Я тучи разведу руками
И в прошлое закрою дверь.
Я спрячусь за семью замками,
Ты не найдешь меня теперь.
Я ненавижу своего мужа. Вот и сегодня, когда в десять утра он с ласковой улыбкой вошел в мою спальню, держа в руках поднос, на котором выстроились в ряд чашечка кофе, молочник со сливками и сахарница, мне отчего-то захотелось запустить в его голову ночником и разрыдаться. Справедливости ради следует отметить, что так начинаются не все мои утра, а только те, когда Михаил дома. Тысячи и тысячи женщин не задумываясь отдадут правый глаз, чтобы иметь такого супруга – нежного, доброго, щедрого, богатого, понимающего… Но меня отчего-то тошнит, даже когда он ест суп, а на запах сигарет началась аллергия, хотя до этого спокойно прожила возле отца, не выпускавшего изо рта папиросу.

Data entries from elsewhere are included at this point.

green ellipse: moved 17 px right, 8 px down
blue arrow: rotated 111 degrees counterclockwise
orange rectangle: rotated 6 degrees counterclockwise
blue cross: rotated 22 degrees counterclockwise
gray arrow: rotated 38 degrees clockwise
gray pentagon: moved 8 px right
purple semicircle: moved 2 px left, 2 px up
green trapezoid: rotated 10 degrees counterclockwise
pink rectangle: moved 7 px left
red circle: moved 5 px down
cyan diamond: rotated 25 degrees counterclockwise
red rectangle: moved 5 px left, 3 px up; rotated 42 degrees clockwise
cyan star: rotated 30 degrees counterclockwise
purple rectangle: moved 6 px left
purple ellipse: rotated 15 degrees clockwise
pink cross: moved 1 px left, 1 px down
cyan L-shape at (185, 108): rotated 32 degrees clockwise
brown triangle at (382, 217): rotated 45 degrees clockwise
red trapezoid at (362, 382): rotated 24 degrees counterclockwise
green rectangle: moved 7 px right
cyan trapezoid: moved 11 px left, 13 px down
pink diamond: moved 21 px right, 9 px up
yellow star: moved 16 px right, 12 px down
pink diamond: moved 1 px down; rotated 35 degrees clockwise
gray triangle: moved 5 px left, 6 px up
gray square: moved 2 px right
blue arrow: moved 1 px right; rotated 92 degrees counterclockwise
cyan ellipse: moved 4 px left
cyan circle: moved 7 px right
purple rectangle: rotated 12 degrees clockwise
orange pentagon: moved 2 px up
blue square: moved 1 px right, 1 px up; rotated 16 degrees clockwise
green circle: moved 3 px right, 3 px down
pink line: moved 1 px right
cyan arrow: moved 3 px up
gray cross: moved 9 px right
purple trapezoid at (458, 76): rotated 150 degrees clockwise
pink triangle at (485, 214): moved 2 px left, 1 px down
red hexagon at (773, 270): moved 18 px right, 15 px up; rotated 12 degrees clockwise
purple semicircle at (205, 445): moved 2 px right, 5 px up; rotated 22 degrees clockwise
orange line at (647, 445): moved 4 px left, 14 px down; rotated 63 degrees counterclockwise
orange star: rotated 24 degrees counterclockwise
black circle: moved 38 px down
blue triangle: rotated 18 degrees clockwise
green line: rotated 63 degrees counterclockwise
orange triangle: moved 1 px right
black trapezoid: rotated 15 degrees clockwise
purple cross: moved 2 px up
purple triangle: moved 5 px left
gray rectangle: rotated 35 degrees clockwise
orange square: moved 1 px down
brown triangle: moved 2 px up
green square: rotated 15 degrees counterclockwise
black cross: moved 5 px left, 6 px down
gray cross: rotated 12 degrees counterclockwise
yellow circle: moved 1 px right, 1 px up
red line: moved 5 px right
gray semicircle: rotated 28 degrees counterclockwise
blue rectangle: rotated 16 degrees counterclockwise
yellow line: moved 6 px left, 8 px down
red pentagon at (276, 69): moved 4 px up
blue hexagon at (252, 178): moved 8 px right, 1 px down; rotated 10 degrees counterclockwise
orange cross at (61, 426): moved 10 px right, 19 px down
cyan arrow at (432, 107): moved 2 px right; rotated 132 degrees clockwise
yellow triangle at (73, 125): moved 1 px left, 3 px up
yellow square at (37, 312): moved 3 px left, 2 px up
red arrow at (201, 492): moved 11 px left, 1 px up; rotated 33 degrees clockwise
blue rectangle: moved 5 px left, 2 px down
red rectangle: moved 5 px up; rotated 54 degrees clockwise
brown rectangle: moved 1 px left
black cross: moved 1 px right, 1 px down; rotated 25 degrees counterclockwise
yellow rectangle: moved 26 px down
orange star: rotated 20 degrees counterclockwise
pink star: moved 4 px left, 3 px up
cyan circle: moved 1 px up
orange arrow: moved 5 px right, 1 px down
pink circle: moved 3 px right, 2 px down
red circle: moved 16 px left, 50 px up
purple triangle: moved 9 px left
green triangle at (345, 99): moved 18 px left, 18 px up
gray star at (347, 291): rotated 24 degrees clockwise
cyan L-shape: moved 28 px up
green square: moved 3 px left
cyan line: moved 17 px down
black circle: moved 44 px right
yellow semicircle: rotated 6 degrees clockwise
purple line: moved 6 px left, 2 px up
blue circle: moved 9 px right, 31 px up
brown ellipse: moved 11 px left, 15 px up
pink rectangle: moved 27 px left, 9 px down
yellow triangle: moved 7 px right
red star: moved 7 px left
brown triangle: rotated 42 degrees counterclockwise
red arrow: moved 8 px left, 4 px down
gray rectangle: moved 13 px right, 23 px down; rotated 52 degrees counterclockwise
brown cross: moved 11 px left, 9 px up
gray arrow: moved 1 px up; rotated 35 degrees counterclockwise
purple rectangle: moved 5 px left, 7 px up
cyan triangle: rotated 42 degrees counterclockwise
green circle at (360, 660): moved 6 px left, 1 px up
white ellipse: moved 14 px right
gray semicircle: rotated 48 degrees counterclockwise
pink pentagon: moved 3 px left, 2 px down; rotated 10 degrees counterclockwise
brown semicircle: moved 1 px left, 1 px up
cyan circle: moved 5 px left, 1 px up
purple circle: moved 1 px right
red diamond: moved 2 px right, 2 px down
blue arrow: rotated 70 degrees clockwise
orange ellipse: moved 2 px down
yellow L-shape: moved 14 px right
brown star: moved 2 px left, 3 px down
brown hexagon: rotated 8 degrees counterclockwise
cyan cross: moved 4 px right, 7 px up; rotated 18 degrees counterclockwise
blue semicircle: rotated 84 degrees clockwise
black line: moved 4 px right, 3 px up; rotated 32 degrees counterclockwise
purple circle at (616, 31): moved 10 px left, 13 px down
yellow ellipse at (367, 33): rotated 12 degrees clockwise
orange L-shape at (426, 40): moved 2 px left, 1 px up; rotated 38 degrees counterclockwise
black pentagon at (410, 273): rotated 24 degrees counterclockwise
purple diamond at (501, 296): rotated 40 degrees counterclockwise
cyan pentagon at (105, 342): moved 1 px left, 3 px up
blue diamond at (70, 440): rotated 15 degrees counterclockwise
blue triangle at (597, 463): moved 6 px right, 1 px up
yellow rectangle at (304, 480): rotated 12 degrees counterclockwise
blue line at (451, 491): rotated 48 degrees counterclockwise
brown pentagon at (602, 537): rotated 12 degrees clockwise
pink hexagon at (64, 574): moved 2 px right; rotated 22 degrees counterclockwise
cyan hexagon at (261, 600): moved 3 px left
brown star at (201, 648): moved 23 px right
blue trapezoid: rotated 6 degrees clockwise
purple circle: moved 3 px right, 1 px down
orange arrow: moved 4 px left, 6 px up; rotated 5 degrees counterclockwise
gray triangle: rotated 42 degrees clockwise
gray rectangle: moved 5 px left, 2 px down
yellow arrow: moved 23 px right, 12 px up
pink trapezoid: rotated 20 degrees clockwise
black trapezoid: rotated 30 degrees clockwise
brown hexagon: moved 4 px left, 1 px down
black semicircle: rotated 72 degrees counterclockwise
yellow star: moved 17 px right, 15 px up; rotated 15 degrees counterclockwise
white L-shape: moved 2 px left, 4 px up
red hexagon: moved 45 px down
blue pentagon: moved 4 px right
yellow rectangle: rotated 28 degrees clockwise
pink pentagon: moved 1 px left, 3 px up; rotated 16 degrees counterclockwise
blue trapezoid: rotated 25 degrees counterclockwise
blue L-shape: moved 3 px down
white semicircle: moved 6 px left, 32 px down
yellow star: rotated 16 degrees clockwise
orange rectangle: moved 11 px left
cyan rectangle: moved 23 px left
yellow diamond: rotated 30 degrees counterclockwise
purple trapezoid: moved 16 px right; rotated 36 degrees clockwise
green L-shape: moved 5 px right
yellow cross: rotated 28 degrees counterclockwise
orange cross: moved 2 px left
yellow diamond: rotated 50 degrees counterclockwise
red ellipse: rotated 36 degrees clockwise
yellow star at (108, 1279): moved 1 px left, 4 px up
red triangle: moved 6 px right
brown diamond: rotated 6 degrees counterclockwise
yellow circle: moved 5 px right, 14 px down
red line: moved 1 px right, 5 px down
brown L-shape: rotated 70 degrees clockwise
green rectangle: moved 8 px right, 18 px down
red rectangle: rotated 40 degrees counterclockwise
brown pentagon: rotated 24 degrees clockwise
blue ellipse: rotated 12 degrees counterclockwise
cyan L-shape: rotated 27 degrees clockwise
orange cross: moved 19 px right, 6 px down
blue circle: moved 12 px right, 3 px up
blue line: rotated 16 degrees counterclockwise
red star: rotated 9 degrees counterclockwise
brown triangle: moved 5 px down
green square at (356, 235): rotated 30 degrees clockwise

– Милая, – ласково сказал супруг, устанавливая на кровати специальный столик, – что-то ты сегодня бледненькая! Голова не болит? Выпей горяченького, сварил арабику, надеюсь, не переложил сахара…
Я покорно начала хлебать коричневую жидкость, абсолютно не ощущая вкуса. Тем временем Миша подошел к окну и раздвинул портьеры. Серенький денек заглянул в комнату.
– Ну надо же! – восхитился муженек. – Только-только ноябрь начался, а снег уже выпал и холод стоит зверский. Наверное, ты поэтому не слишком хорошо себя чувствуешь! Знаешь что, оставайся в постельке. Сейчас велю Наташе быстренько убрать у тебя тут, и отдыхай. Хочешь, за пирожными съезжу?
Я медленно покачала головой.
– Так плохо? Даже эклерчиков не съешь? – расстроился Миша и выскользнул в коридор.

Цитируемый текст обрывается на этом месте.